Employees at Jessica Biel’s restaurant claim the bombshell is very tight, and not in a good way.

Jessica Biel has been accused of withholding nearly half a million in tips from employees at her kid-friendly Los Angeles restaurant. Nine employees at Au Fudge have filed a lawsuit against Biel and her four business partners, claiming that they never received tips that the restaurant charged clients for private events.

The group of disgruntled employees describe themselves as ‘young adults new to the workforce and new to Los Angeles’ who ‘were ill-prepared to deal with the violations of their rights in the workplace.’

According to court documents, Au Fudge charged a 22 per cent gratuity to clients who held private events at the West Hollywood eatery – but employees say that money was never passed down to them. The lawsuit claims that the ‘owners blamed the “glitch” on converting the private event gratuities to a single manager,’ but they say they still didn’t get the tips even after that manager was fired.

So I guess you can say Biel is… fudging the numbers. Bawahahahah, I kill me!

Dodge, Duck, Dip, Dive, And Dodge

Hollywood – the despicable place which houses despicable people who hate our guts – is seeing both box office receipts and theater stocks plummet.

And people say there is no good news in the world.

The largest chain, AMC Entertainment, with 11,083 screens in 1,009 theaters, has been hit hardest, its shares dropping a dramatic 45 percent since Memorial Day while the Dow Jones has gained nearly 4 percent. Regal Entertainment (7,379 screens in 566 theaters) has seen shares plunge 28 percent in the same time frame while shares of Cinemark (5,926 screens in 529 theaters) have dropped 18 percent.

Owners of Imax, which operates a network of 1,257 giant movie screens at theaters worldwide, watched their shares plunge 31 percent while owners of National Cinemedia, the company most responsible for putting advertising on movie screens, saw their shares shed 25 percent of their value since Memorial Day.

FBR Capital Markets analyst Barton Crockett predicts a domestic box office of $2.36 billion, which would be a 21 percent slide compared with the year prior.

I can proudly say I have not been to the movies at all in 2017, because I’m tired of funding people who despise me. The only film I had any interest in was Dunkirk, and I can see that when it hits the cable channels.

Two Decades Gone

Twenty years ago today, Princess Diana of Wales was killed in an auto accident inside a Paris tunnel.

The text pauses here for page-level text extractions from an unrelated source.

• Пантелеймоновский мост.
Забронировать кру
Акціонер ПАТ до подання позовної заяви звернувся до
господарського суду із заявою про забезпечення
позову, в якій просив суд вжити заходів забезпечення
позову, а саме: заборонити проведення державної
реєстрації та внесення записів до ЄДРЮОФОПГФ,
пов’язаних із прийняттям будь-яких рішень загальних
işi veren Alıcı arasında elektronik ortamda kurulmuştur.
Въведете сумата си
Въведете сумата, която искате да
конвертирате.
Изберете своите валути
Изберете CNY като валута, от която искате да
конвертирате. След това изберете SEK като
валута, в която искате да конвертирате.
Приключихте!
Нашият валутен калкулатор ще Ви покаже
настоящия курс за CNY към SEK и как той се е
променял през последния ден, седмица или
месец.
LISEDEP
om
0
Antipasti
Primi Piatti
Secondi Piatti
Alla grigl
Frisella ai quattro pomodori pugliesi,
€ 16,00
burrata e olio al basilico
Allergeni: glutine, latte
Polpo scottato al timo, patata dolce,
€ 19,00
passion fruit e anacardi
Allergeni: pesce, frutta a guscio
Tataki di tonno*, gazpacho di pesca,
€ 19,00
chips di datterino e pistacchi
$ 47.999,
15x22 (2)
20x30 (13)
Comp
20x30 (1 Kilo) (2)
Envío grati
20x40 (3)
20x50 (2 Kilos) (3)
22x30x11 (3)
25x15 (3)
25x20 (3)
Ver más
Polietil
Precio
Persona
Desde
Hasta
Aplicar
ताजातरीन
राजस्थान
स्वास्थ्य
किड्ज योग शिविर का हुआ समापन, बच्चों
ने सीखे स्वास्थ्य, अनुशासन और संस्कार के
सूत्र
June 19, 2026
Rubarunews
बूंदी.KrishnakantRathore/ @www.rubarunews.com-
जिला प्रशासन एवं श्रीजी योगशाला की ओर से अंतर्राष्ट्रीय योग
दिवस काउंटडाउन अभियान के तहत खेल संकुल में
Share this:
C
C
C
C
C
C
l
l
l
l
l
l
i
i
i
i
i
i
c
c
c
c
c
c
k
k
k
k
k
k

For the record, I don’t see what all the fuss is about, but I figured I would be remiss in not at least acknowledging the anniversary here.

Sir Elton John has led tributes to Diana, Princess of Wales on the 20th anniversary of her death. The 70-year-old singer posted a picture on Instagram of the pair together, with his arm around the Princess writing: ’20 years ago today, the world lost an angel. RIP.’

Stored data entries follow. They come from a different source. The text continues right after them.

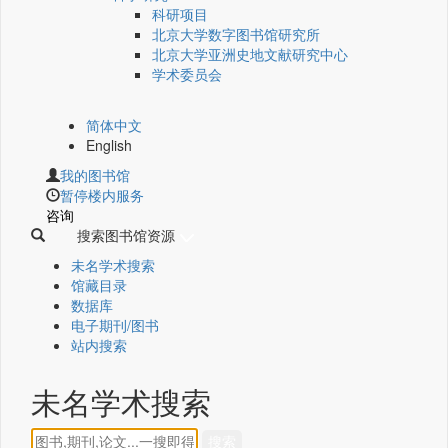
科研项目
北京大学数字图书馆研究所
北京大学亚洲史地文献研究中心
学术委员会
简体中文
English
我的图书馆
暂停楼内服务
咨询
搜索图书馆资源
未名学术搜索
馆藏目录
数据库
电子期刊/图书
站内搜索
未名学术搜索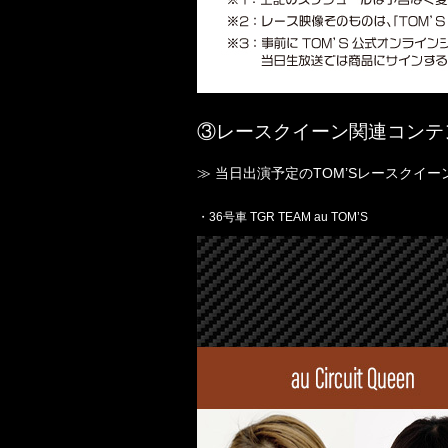
③レースクイーン関連コンテ
≫ 当日出演予定のTOM’Sレースクイー
・36号車 TGR TEAM au TOM’S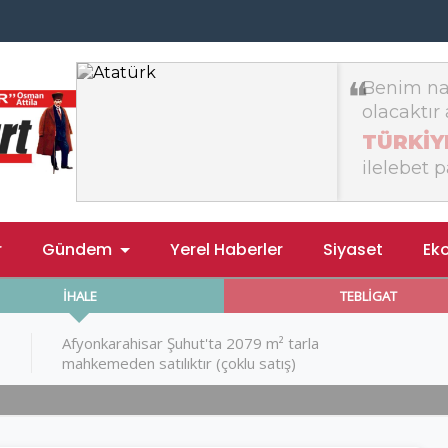
r
Gündem
Yerel Haberler
Siyaset
Ek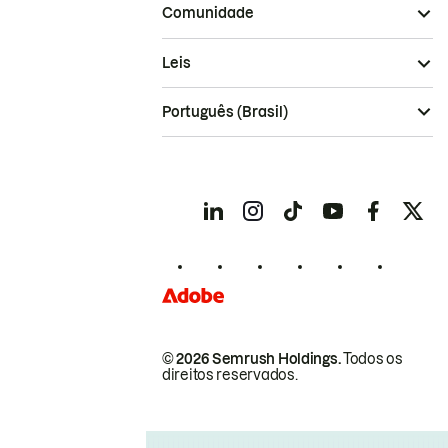
Comunidade
Leis
Português (Brasil)
© 2026 Semrush Holdings.
Todos os
direitos reservados.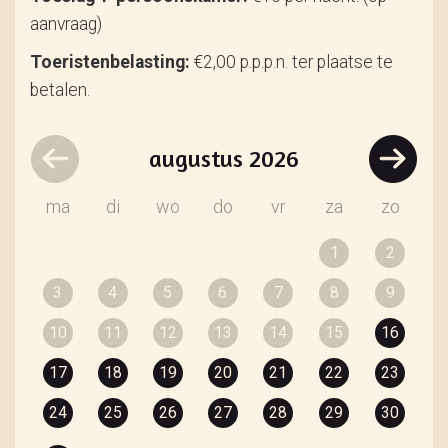
aanvraag)
Toeristenbelasting:
€2,00 p.p.p.n. ter plaatse te
betalen.
augustus
2026
ma
di
wo
do
vr
za
zo
1
2
3
4
5
6
7
8
9
10
11
12
13
14
15
16
17
18
19
20
21
22
23
24
25
26
27
28
29
30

Diana’s sons, the Duke of Cambridge and Prince Harry, have already paid tribute to their mother, visiting the floral tributes and pictures left at the gates of her former home, Kensington Palace.

I’ve always been a big fan of Queen Elizabeth because by all accounts she is a remarkable woman – arguing to serve England in WWII solidified that for me – and I’m a fan of Prince William, Harry, and Kate. In my opinion, the integrity skips a generation, since Prince Charles has always been a tool.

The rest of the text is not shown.